Participants of the People’s Convoy, inspired by the Freedom Convoy that rocked Canada’s capital region for nearly three weeks earlier this year, are starting to ask questions regarding where exactly donations, totaling more than $1.8 million, went to.
The People’s Convoy, which at its peak involved about 50 transport trucks and hundreds of other supporters driving personal vehicles, declared “victory” on May 20 when the convoy had dwindled to just 15 tractor-trailers and around 40 passenger vehicles and RVs.
Kris Young, an administrator of the convoy’s multiple social media accounts wrote on May 20, “The People’s Convoy declares victory and announces its conclusion of the national convoy portion of this great movement. Any convoy and protest activity from this time forward is done on an individual basis and is not representing The People’s Convoy.”
Clarissa Hawes, who broke the story and writes for Freightwaves said, “More than $1.8 million was collected through the convoy’s fundraising platform, the American Foundation for Civil Liberties and Freedoms (AFCLF).”
Now, organizers of the convoy and the AFCLF are both calling for an independent audit to review where the $1.8 million in donations, that was collected over three months, actually went.
The founder of AFCLF, Christopher Marston, told Freightwaves that an official audit is underway however when asked who was completing the audit Marston said he didn’t “have the name [of the firm] on the tip of his tongue,” and directed Freightwaves to contact his organizations Executive Director, Pamela Milacek, who he says is in charge of hiring the accounting firm that is conducting the audit.
Sketchy leadership at AFCLF
According to Freightwaves, Milacek, “has active warrants out for her arrest for probation violations related to her pleading guilty through deferred adjudication in two cases involving fraud and exploitation of an elderly person. According to Mathew Hawkins, the criminal deputy district for the Collin County District Clerk’s Office in Texas, Milacek is still in the lam.”
A deferred adjudication is a judge-ordered probation that permits an offender to accept responsibility for their crime without an actual conviction being placed on their record.
Marston is claiming that the convoy organizers failed to report cash and gift cards collected to his official fundraising group saying, “That’s exactly why a nonprofit with financial controls is needed.”
Currently, no charges have been laid against either the organizers of the People’s Convoy or the AFCLF.
Original organizer speaks up
Brian Brase, one of the original organizers of the convoy who was removed from the group after he left the convoy after a month on the road to see his family, is also calling for an independent audit and is even offering to pay for it if that is what it takes to clear his name.
Brase believes that all funds have been accounted for and points the finger at Marston’s group for not following through on promises to provide convoy organizers with daily updates concerning fundraising efforts and how the money was being disbursed.
“What sold us on going with AFCLF was they were going to give us a bank card for the convoy expenses and it never showed up. We had a lot of problems accessing the funds, and we never knew what the real dollar amount was,” Brase told Freightwaves.

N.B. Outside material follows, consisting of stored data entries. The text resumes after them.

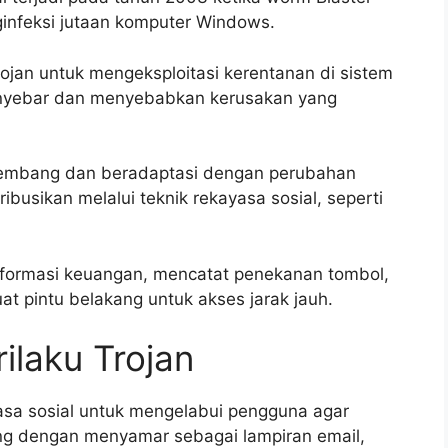
infeksi jutaan komputer Windows.
an untuk mengeksploitasi kerentanan di sistem
nyebar dan menyebabkan kerusakan yang
erkembang dan beradaptasi dengan perubahan
tribusikan melalui teknik rekayasa sosial, seperti
nformasi keuangan, mencatat penekanan tombol,
 pintu belakang untuk akses jarak jauh.
rilaku Trojan
asa sosial untuk mengelabui pengguna agar
g dengan menyamar sebagai lampiran email,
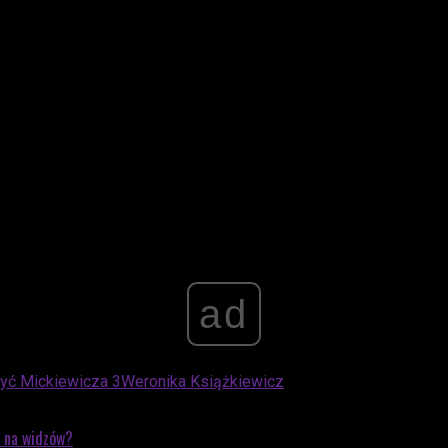
 Hugo Tarresa, Wiktorię Koprowską, Karola Rota, Igora Pawło
sandra Idziego, którym partnerować będą m.in. Weronika Ksią
ieść o tym, jak trudne staje się dorastanie w świecie, w który
uczą się, czym naprawdę jest dojrzałość.
ad
yć Mickiewicza 3
Weronika Książkiewicz
ą na widzów?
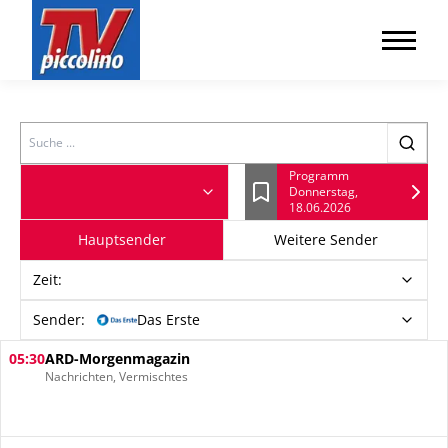
Search
Programm
Donnerstag,
Lesezeichen
18.06.2026
Hauptsender
Weitere Sender
Zeit
:
Sender:
Das Erste
05:30
ARD-Morgenmagazin
Nachrichten, Vermischtes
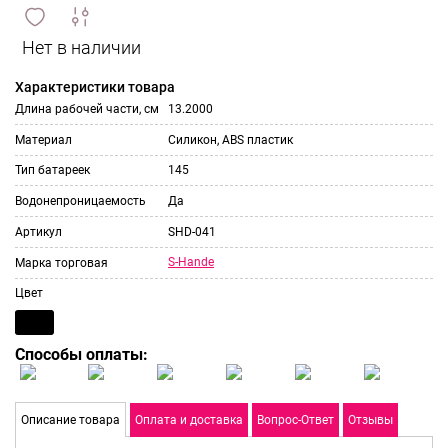
сравнить
ИЗБРАННОЕ
и
Характеристики товара
Длина рабочей части, см
13.2000
Материал
Силикон, ABS пластик
Тип батареек
145
Водонепроницаемость
Да
Артикул
SHD-041
S-Hande
Марка торговая
Цвет
Способы оплаты:
Описание товара
Оплата и доставка
Вопрос-Ответ
Отзывы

Brase said, in order to manage cash and gift card donations, the organizers were forced to create their own ledger and used a personal lock box.
Brase was a feature figure in a convoy live stream where he is seen “passing the hat” to raise funds for volunteers of the convoy. Brase says the funds collected were handed directly to volunteers.
“The only time I was there that anything like that happened was some people were working really hard volunteering to help us that were living in their cars, hadn’t been able to shower and they were the people parking trucks and working security and in the kitchen and stuff like that, “ Brase told Freightwaves adding that, “And there was a bag that was passed around very publicly on live streamers’ feeds, and we said exactly who it was for and what it was for.”
He describes a chaotic atmosphere where supporters along the convoy’s route would show up and hand cash or Visa gift cards directly to drivers and other participants. Brase said there was no reasonable way to track these donations.
“I had people walk up to me trying to give Visa gift cards to me and say, ‘This isn’t for the convoy. This is for you personally.’ I said, ‘No thank you, give it to all the drivers,’ and there’s a lot of people in the convoy who said the same,” Brase said.
Brase didn’t drive his personal rig in the convoy but instead traveled in a command bus, and an RV, to plan the convoy’s route and manage security.
“So the bus basically had road maps and satellite images with laptops and police scanners running in case we ran into any trouble with counter protesters,” he said.
He believes the truth will come out and says he had no role in how the funds were distributed.
“After I left and they, the People’s Convoy, posted that I was no longer affiliated with the group, I don’t know what went on,” Brase told Freightwaves adding that, “I believe we were there for the right reasons in the beginning but that others wanted to profit off of us and turned this into a circus.”